Yaptığı o konuşmalarda ben şahsım adına konuşuyorum müthiş heyecanlanmıştım. Çünkü o anda dahi bakınca tablo görülüyordu. Türkiye'nin artık nereye gittiğinin, hedeflerinin neler olduğunun sayın Abdullah Gül ve Sayın Recep Tayyip Erdoğan beyefendinin Türkiye'yi AK Parti hükümetiyle nereye götürmek istediğinin ilk ışıkları orada belirmişti. İlk mesajları ben orada almıştım. Artık Türkiye çok geniş ufuklara açılıyor, daha büyük okyanuslara açılıyor kıtalar arası bir yol düşüncesi yerine okyanus düşüncesiyle hareket etmeye başlıyor diye kendi kendimize yorumlar yapmıştık ve umutlanmıştık. O günlerde biz daha büyük düşünmeliyiz çünkü Türkiye büyük düşünmeye başladı bu çok önemliydi. İnsanların öyle hissetmeye başlaması bizim içi çok önemliydi.

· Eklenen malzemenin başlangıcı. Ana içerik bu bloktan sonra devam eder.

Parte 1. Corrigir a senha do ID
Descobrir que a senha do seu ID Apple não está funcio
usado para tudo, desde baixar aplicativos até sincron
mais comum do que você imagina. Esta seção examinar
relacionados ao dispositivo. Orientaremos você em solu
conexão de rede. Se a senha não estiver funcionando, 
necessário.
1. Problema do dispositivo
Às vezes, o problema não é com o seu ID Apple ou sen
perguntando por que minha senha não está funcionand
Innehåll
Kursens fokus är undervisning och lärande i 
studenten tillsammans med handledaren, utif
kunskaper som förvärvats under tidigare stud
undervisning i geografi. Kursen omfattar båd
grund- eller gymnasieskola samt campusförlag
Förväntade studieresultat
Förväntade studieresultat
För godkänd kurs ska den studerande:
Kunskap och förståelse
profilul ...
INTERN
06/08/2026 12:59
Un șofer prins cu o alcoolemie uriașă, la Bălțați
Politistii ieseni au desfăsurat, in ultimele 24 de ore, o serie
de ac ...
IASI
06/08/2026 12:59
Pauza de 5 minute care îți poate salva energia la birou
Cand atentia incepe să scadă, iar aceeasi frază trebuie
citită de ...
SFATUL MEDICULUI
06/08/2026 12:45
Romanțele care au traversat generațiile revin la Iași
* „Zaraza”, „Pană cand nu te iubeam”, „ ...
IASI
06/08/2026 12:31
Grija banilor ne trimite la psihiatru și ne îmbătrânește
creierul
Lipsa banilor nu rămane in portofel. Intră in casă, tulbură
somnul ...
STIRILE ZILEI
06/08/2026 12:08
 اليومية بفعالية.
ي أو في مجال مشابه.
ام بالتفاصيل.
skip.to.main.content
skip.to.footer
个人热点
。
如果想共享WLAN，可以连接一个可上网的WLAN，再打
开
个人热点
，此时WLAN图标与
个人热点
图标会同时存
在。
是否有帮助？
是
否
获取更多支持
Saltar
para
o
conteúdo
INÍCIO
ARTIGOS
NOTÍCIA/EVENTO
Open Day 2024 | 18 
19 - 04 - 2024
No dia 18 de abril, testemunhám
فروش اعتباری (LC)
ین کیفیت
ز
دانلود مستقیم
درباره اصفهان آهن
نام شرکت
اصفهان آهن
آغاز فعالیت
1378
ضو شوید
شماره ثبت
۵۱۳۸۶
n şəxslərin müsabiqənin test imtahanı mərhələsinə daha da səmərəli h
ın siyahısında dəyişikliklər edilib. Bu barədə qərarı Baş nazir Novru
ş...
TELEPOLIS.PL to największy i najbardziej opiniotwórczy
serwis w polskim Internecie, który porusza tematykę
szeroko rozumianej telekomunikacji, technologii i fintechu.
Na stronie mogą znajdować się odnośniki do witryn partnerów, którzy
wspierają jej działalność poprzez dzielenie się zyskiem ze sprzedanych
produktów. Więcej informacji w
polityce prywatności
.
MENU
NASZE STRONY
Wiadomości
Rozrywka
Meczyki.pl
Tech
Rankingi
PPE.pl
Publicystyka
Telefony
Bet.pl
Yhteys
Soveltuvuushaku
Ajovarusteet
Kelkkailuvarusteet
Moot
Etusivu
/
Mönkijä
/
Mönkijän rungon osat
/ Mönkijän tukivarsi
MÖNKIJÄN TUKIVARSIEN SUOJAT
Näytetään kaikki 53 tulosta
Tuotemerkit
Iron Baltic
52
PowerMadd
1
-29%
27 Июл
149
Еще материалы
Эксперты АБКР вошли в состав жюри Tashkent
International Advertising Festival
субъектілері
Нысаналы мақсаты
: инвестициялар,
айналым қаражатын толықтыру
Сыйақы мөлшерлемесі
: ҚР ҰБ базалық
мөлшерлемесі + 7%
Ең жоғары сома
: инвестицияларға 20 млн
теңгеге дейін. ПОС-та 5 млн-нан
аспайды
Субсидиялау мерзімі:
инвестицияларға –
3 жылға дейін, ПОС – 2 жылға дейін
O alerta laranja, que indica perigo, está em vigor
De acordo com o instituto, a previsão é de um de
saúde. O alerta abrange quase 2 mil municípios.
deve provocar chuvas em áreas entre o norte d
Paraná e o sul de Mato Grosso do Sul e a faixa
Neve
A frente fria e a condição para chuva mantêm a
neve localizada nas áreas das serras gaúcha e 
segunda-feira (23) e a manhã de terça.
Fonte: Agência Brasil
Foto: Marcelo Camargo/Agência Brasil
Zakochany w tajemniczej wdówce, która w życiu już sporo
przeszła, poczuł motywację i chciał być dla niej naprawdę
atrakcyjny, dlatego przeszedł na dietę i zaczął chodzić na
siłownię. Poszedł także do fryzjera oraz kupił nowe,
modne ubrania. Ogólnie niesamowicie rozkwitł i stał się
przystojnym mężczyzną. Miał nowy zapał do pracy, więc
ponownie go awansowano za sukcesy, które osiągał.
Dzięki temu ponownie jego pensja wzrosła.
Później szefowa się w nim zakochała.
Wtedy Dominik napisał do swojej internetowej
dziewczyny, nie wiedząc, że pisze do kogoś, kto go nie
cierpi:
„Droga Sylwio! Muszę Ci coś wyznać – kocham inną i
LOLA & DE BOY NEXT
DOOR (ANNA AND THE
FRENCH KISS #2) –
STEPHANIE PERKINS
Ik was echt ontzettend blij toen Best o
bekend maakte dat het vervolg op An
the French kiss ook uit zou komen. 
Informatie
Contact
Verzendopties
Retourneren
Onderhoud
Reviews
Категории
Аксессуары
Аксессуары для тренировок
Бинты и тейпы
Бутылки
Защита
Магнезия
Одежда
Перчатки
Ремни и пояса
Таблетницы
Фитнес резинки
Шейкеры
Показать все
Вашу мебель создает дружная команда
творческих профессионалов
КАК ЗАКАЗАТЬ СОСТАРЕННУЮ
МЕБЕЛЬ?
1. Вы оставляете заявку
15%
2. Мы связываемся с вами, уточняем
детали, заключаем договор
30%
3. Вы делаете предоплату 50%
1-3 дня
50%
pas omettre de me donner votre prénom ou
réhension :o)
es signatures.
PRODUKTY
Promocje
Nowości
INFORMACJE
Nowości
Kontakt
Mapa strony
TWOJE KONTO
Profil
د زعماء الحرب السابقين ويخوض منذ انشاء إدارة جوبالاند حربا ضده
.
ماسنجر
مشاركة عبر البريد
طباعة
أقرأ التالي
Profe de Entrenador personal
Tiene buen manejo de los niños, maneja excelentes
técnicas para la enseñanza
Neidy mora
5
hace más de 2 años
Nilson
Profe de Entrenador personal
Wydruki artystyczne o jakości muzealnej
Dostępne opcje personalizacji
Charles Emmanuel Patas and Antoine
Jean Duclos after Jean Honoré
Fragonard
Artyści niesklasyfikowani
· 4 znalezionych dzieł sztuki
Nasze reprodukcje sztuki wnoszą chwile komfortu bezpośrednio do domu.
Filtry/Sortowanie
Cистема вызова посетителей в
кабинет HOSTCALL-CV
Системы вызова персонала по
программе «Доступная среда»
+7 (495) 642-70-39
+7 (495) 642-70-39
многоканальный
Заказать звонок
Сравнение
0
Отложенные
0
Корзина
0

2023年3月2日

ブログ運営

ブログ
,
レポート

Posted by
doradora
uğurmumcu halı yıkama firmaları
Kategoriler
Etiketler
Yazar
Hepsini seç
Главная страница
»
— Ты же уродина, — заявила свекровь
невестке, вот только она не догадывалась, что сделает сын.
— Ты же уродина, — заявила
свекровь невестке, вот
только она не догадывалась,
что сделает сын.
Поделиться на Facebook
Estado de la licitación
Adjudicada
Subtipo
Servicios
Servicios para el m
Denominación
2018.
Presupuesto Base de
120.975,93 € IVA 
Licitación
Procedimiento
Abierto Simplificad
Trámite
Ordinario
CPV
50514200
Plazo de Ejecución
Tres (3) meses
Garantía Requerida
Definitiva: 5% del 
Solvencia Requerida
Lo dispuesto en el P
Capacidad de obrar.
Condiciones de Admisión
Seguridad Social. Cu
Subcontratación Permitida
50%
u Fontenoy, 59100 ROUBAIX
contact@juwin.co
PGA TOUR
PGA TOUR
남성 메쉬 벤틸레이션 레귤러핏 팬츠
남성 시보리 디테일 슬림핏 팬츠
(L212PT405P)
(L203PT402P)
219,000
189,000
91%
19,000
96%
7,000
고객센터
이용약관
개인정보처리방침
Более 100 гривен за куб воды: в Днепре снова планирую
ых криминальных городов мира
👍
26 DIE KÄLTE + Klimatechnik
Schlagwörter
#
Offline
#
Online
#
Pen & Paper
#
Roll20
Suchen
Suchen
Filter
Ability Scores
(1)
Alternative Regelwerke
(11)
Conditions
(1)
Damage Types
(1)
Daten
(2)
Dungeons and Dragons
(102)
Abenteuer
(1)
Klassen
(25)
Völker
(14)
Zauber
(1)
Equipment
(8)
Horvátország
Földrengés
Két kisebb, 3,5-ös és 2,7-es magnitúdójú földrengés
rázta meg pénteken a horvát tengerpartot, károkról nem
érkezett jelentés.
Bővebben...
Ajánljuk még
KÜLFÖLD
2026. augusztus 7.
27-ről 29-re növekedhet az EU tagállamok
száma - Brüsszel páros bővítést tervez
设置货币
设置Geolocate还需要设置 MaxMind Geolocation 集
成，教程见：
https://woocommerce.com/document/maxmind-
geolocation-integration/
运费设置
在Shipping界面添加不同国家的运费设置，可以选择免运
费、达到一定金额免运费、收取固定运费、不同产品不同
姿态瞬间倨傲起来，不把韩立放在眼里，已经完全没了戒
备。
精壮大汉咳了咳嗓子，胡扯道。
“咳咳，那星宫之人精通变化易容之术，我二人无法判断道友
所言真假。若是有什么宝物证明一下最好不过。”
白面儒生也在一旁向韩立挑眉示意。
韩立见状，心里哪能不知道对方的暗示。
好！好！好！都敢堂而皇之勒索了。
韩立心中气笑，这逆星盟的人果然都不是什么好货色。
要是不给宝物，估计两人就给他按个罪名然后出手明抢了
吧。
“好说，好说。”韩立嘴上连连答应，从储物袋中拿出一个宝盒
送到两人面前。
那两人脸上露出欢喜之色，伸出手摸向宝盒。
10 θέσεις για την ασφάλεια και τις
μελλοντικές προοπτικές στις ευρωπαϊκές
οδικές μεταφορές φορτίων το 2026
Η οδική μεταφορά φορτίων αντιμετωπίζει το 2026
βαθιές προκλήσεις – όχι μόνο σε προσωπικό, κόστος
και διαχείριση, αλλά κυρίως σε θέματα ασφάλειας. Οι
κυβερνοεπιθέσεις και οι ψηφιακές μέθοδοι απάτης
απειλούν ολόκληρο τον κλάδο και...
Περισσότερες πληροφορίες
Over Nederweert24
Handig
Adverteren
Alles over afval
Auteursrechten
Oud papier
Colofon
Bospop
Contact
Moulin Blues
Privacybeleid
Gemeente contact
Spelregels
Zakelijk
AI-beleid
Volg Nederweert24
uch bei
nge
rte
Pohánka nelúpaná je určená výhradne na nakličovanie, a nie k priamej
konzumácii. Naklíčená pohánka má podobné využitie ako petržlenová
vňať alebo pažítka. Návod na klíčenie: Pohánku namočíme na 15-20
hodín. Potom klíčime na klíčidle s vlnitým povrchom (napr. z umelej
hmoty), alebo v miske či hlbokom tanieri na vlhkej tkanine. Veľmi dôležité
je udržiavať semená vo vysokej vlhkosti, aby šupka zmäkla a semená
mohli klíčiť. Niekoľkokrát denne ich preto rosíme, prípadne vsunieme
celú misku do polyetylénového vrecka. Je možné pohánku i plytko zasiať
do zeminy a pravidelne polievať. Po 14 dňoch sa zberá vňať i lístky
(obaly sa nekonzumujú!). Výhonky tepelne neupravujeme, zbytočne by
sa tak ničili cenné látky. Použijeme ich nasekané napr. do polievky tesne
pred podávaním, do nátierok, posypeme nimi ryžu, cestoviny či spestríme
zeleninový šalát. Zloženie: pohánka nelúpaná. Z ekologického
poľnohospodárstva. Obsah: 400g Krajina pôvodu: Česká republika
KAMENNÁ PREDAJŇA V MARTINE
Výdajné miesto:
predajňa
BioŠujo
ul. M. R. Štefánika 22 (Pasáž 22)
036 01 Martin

Bunun ne kadar doğru ve gerçek olduğunu, ütopik bir düşünce değil de gerçekleşebilecek bir plan olduğunu geçtiğimiz 10 yılda yaşadık. Hemen öncesinde 2001 yılında şubat ayındaki kriz neticesinde batan iflas eden daha doğrusu çöken bir ülke sosyal anlamda insanların birbirlerine dahi güvenmediği, babanın oğluna, oğlunun kardeşe dahi güvenmediği bir Türkiye, mahkemelere güvenin azaldığı, uzun mahkeme süreçlerin yaşandığı, uzun uzun yüksek yargının yaşandığı ve bir türlü neticeye gidilemeyen yargının, hukukun oluştuğu bir Türkiye idi. Ama tüm olumsuzlukların içinde bir anda nasıl oldu da Ak Parti hükümetiyle kısa sürede kurtuldu bu bir planlama bir hayal etme ve o idari güçle, o yönetim tecrübesiyle de bütün bunları uygulamaya koymayla alakalıydı. Bütün bunların birleştiği bir yapıdan bahsediyoruz. Türkiye hem sosyal anlamda hem ekonomik hem de hukuki alanda olan gelişmeler müthiş derecede çok büyük mesafeler alınan gelişmeler. Yani hayale dahi sığdırılamayacak gelişmeler. Avrupa İnsan Hakları Mahkemesinde Türkiye'de rekorlar kırdığı dünyada bir numara olduğu başvuru nezdinde tamamen AİHM'nin bıktığı bir ülkeden bahsediyoruz. AİHM bizi özel izleme çerçevesinden çıkartıp gelişmiş ülkelerle aynı seviyede standart bir hale getiriyor. AİHM'ye başvurular artık düşmüş durumda. Bu çok önemlidir, bu Türkiye'ye itibarla alakalıdır. İnsanların kendi devletine, kendi mahkemelerine, kendi yargısına güvenmediğinin bir göstergesidir. Bu itibardır. Siz öyle bir devletsiniz ki kendi insanınız size güvenmiyor. Benim ülkemde benim devletimde bunlar nasıl yaşanabilir demiştim. bütün bunlar çok küçük görülebilir. Arkasına bakıldığında çok önemli çok derin ifadeleri olan şeyler.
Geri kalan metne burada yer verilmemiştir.